As an (extreme and simple) example, let's say that you have had $1,000 worth of losses every year for the last 5 years and you have policy with a zero deductible - your premium is going to be at least $1,000 plus the cost to insure losses above $1,000 to the limit of insurance; therefore, if you know that you'll have at least $1,000 worth of losses you should have a deductible of at least $1,000 because then you're reducing the dollar swapping between you and the insurance company (and you actually pay more than $1,000 due to transaction costs). This can be calculated by taking all of your losses you have, indexing them for inflation to present value, and then dividing by the number of years they cover - Ins.

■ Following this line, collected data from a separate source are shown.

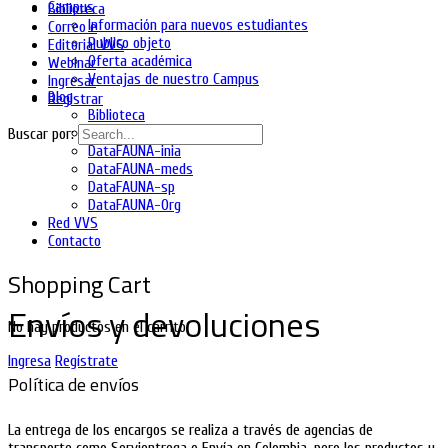
Campus
Biblioteca
Información para nuevos estudiantes
Correo e
Publico objeto
Editorial VVS
Oferta académica
Webinar
Ventajas de nuestro Campus
Ingresar
Blog
Registrar
Biblioteca
DataFAUNA-diet
Buscar por:
DataFAUNA-inia
DataFAUNA-meds
DataFAUNA-sp
DataFAUNA-Org
Red VVS
Contacto
Shopping Cart
Envíos y devoluciones
No hay productos en el carrito.
Ingresa
Regístrate
Política de envíos
La entrega de los encargos se realiza a través de agencias de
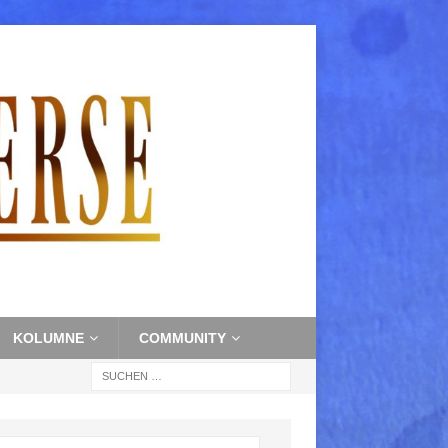
KOLUMNE
COMMUNITY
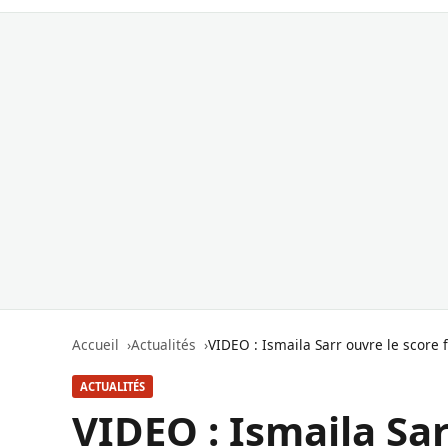
Accueil
Actualités
VIDEO : Ismaila Sarr ouvre le score f
ACTUALITÉS
VIDEO : Ismaila Sar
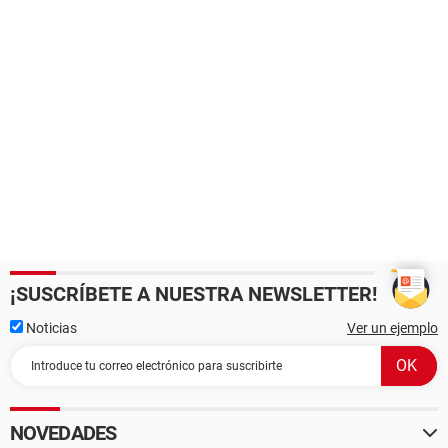
¡SUSCRÍBETE A NUESTRA NEWSLETTER!
Noticias
Ver un ejemplo
NOVEDADES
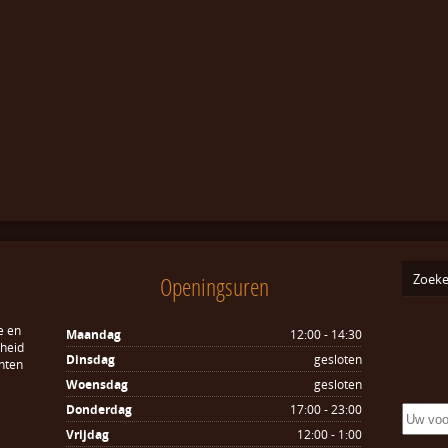
Openingsuren
e en
Maandag
12:00 - 14:30
sheid
Dinsdag
gesloten
hten
Woensdag
gesloten
Donderdag
17:00 - 23:00
Vrijdag
12:00 - 1:00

Cos. usually use 5-7 years.

In your example, if you are paying for the $100 deductible and have $1,000 worth of losses and just not reporting them, you are overpaying because deductibles are supposed to reduce the FREQUENCY of losses, not SEVERITY. You are just reducing the severity of a very infrequent event (a large loss) when you could just put that money in your pocket and pay for the loss when it happens - because, again, the insurance company is just charging you for that + transaction costs.

With respect to the idea that 10 claims will put the company out of business, so will 30, 40, or 1,000,000 - but how likely is it and how much premium will you save if you increase your the deductible? If it's not likely and you save a lot of premium, the decision is simple.